=== Record excerpts ===

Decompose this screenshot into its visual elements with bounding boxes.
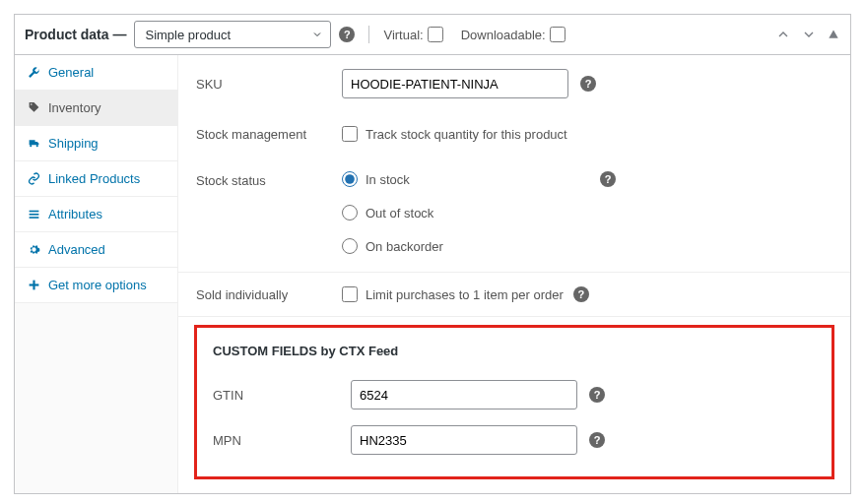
product-type-select-wrap: Simple product (134, 21, 331, 48)
downloadable-checkbox[interactable] (550, 27, 566, 42)
custom-fields-title: CUSTOM FIELDS by CTX Feed (205, 340, 824, 372)
help-icon[interactable]: ? (339, 27, 355, 42)
wrench-icon (27, 66, 40, 79)
in-stock-label: In stock (366, 172, 410, 187)
panel-title: Product data — (25, 27, 126, 42)
sidebar-item-shipping[interactable]: Shipping (15, 126, 177, 161)
sidebar-item-label: Inventory (48, 100, 100, 115)
track-stock-toggle[interactable]: Track stock quantity for this product (342, 126, 567, 142)
stock-status-in-stock[interactable]: In stock (342, 171, 443, 187)
panel-header-controls (775, 27, 840, 42)
sidebar-item-label: Get more options (48, 278, 147, 292)
sidebar-item-label: General (48, 65, 94, 80)
virtual-label: Virtual: (383, 28, 423, 42)
truck-icon (27, 137, 40, 150)
sidebar-item-linked-products[interactable]: Linked Products (15, 161, 177, 197)
virtual-checkbox[interactable] (428, 27, 443, 42)
help-icon[interactable]: ? (589, 387, 605, 403)
sidebar-item-label: Attributes (48, 207, 102, 221)
on-backorder-radio[interactable] (342, 238, 358, 254)
out-of-stock-radio[interactable] (342, 205, 358, 220)
sidebar-item-inventory[interactable]: Inventory (15, 91, 177, 126)
virtual-toggle[interactable]: Virtual: (383, 27, 442, 42)
plus-icon (27, 279, 40, 291)
in-stock-radio[interactable] (342, 171, 358, 187)
sold-individually-checkbox-label: Limit purchases to 1 item per order (366, 287, 564, 302)
separator (368, 26, 369, 43)
help-icon[interactable]: ? (580, 76, 596, 92)
help-icon[interactable]: ? (573, 286, 589, 302)
svg-rect-5 (29, 284, 38, 285)
stock-management-row: Stock management Track stock quantity fo… (178, 112, 850, 156)
sidebar: General Inventory Shipping Linked Produc… (15, 55, 178, 493)
stock-management-label: Stock management (196, 127, 342, 142)
downloadable-toggle[interactable]: Downloadable: (461, 27, 566, 42)
track-stock-checkbox[interactable] (342, 126, 358, 142)
svg-rect-1 (29, 211, 38, 213)
gtin-label: GTIN (213, 388, 351, 403)
chevron-up-icon[interactable] (775, 27, 791, 42)
help-icon[interactable]: ? (589, 432, 605, 448)
chevron-down-icon[interactable] (801, 27, 817, 42)
tag-icon (27, 101, 40, 114)
collapse-triangle-icon[interactable] (827, 27, 840, 42)
mpn-row: MPN ? (205, 417, 824, 463)
list-icon (27, 208, 40, 220)
track-stock-label: Track stock quantity for this product (366, 127, 567, 142)
sidebar-item-get-more-options[interactable]: Get more options (15, 268, 177, 303)
sold-individually-label: Sold individually (196, 287, 342, 302)
stock-status-row: Stock status In stock Out of stock (178, 156, 850, 273)
panel-header: Product data — Simple product ? Virtual:… (15, 15, 850, 55)
out-of-stock-label: Out of stock (366, 206, 433, 220)
sidebar-item-advanced[interactable]: Advanced (15, 232, 177, 268)
sidebar-item-label: Shipping (48, 136, 99, 151)
content: SKU ? Stock management Track stock quant… (178, 55, 850, 493)
svg-marker-0 (829, 31, 837, 38)
sold-individually-checkbox[interactable] (342, 286, 358, 302)
sold-individually-row: Sold individually Limit purchases to 1 i… (178, 273, 850, 317)
downloadable-label: Downloadable: (461, 28, 546, 42)
panel-body: General Inventory Shipping Linked Produc… (15, 55, 850, 493)
help-icon[interactable]: ? (600, 171, 616, 187)
mpn-label: MPN (213, 433, 351, 448)
sku-row: SKU ? (178, 55, 850, 112)
sidebar-item-attributes[interactable]: Attributes (15, 197, 177, 232)
gtin-row: GTIN ? (205, 372, 824, 417)
sidebar-item-general[interactable]: General (15, 55, 177, 91)
custom-fields-box: CUSTOM FIELDS by CTX Feed GTIN ? MPN ? (194, 325, 834, 479)
svg-rect-3 (29, 217, 38, 219)
link-icon (27, 172, 40, 185)
sidebar-item-label: Linked Products (48, 171, 140, 186)
stock-status-label: Stock status (196, 171, 342, 188)
sold-individually-toggle[interactable]: Limit purchases to 1 item per order (342, 286, 564, 302)
stock-status-on-backorder[interactable]: On backorder (342, 238, 443, 254)
on-backorder-label: On backorder (366, 239, 443, 254)
product-type-select[interactable]: Simple product (134, 21, 331, 48)
gear-icon (27, 243, 40, 256)
stock-status-out-of-stock[interactable]: Out of stock (342, 205, 443, 220)
sidebar-item-label: Advanced (48, 242, 105, 257)
mpn-input[interactable] (351, 425, 577, 455)
sku-label: SKU (196, 77, 342, 92)
product-data-panel: Product data — Simple product ? Virtual:… (14, 14, 851, 494)
svg-rect-2 (29, 214, 38, 216)
sku-input[interactable] (342, 69, 568, 98)
gtin-input[interactable] (351, 380, 577, 410)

===

# [How to complete this task]
Your response must reproduce the listing above word for word and must contain none of its pictures.

# [Response box]
Decompose this screenshot into its visual elements with bounding boxes.
product-type-select-wrap: Simple product (134, 21, 331, 48)
downloadable-checkbox[interactable] (550, 27, 566, 42)
custom-fields-title: CUSTOM FIELDS by CTX Feed (205, 340, 824, 372)
help-icon[interactable]: ? (339, 27, 355, 42)
wrench-icon (27, 66, 40, 79)
in-stock-label: In stock (366, 172, 410, 187)
panel-title: Product data — (25, 27, 126, 42)
sidebar-item-shipping[interactable]: Shipping (15, 126, 177, 161)
sidebar-item-label: Inventory (48, 100, 100, 115)
track-stock-toggle[interactable]: Track stock quantity for this product (342, 126, 567, 142)
stock-status-in-stock[interactable]: In stock (342, 171, 443, 187)
panel-header-controls (775, 27, 840, 42)
sidebar-item-label: Get more options (48, 278, 147, 292)
sidebar-item-label: General (48, 65, 94, 80)
virtual-label: Virtual: (383, 28, 423, 42)
truck-icon (27, 137, 40, 150)
sidebar-item-linked-products[interactable]: Linked Products (15, 161, 177, 197)
virtual-checkbox[interactable] (428, 27, 443, 42)
help-icon[interactable]: ? (589, 387, 605, 403)
sidebar-item-label: Attributes (48, 207, 102, 221)
on-backorder-radio[interactable] (342, 238, 358, 254)
out-of-stock-radio[interactable] (342, 205, 358, 220)
sidebar-item-inventory[interactable]: Inventory (15, 91, 177, 126)
virtual-toggle[interactable]: Virtual: (383, 27, 442, 42)
plus-icon (27, 279, 40, 291)
in-stock-radio[interactable] (342, 171, 358, 187)
sold-individually-checkbox-label: Limit purchases to 1 item per order (366, 287, 564, 302)
separator (368, 26, 369, 43)
help-icon[interactable]: ? (580, 76, 596, 92)
help-icon[interactable]: ? (573, 286, 589, 302)
svg-rect-5 (29, 284, 38, 285)
stock-management-row: Stock management Track stock quantity fo… (178, 112, 850, 156)
sidebar: General Inventory Shipping Linked Produc… (15, 55, 178, 493)
stock-management-label: Stock management (196, 127, 342, 142)
downloadable-toggle[interactable]: Downloadable: (461, 27, 566, 42)
track-stock-checkbox[interactable] (342, 126, 358, 142)
svg-rect-1 (29, 211, 38, 213)
gtin-label: GTIN (213, 388, 351, 403)
chevron-up-icon[interactable] (775, 27, 791, 42)
help-icon[interactable]: ? (589, 432, 605, 448)
chevron-down-icon[interactable] (801, 27, 817, 42)
tag-icon (27, 101, 40, 114)
collapse-triangle-icon[interactable] (827, 27, 840, 42)
mpn-row: MPN ? (205, 417, 824, 463)
list-icon (27, 208, 40, 220)
track-stock-label: Track stock quantity for this product (366, 127, 567, 142)
sidebar-item-get-more-options[interactable]: Get more options (15, 268, 177, 303)
sold-individually-label: Sold individually (196, 287, 342, 302)
stock-status-row: Stock status In stock Out of stock (178, 156, 850, 273)
panel-header: Product data — Simple product ? Virtual:… (15, 15, 850, 55)
out-of-stock-label: Out of stock (366, 206, 433, 220)
sidebar-item-advanced[interactable]: Advanced (15, 232, 177, 268)
sidebar-item-label: Shipping (48, 136, 99, 151)
content: SKU ? Stock management Track stock quant… (178, 55, 850, 493)
svg-marker-0 (829, 31, 837, 38)
sold-individually-checkbox[interactable] (342, 286, 358, 302)
sold-individually-row: Sold individually Limit purchases to 1 i… (178, 273, 850, 317)
downloadable-label: Downloadable: (461, 28, 546, 42)
panel-body: General Inventory Shipping Linked Produc… (15, 55, 850, 493)
help-icon[interactable]: ? (600, 171, 616, 187)
mpn-label: MPN (213, 433, 351, 448)
sku-row: SKU ? (178, 55, 850, 112)
sidebar-item-attributes[interactable]: Attributes (15, 197, 177, 232)
gtin-row: GTIN ? (205, 372, 824, 417)
sidebar-item-general[interactable]: General (15, 55, 177, 91)
custom-fields-box: CUSTOM FIELDS by CTX Feed GTIN ? MPN ? (194, 325, 834, 479)
svg-rect-3 (29, 217, 38, 219)
link-icon (27, 172, 40, 185)
sidebar-item-label: Linked Products (48, 171, 140, 186)
stock-status-label: Stock status (196, 171, 342, 188)
sold-individually-toggle[interactable]: Limit purchases to 1 item per order (342, 286, 564, 302)
stock-status-on-backorder[interactable]: On backorder (342, 238, 443, 254)
on-backorder-label: On backorder (366, 239, 443, 254)
product-type-select[interactable]: Simple product (134, 21, 331, 48)
gear-icon (27, 243, 40, 256)
stock-status-out-of-stock[interactable]: Out of stock (342, 205, 443, 220)
sidebar-item-label: Advanced (48, 242, 105, 257)
mpn-input[interactable] (351, 425, 577, 455)
sku-label: SKU (196, 77, 342, 92)
product-data-panel: Product data — Simple product ? Virtual:… (14, 14, 851, 494)
svg-rect-2 (29, 214, 38, 216)
sku-input[interactable] (342, 69, 568, 98)
gtin-input[interactable] (351, 380, 577, 410)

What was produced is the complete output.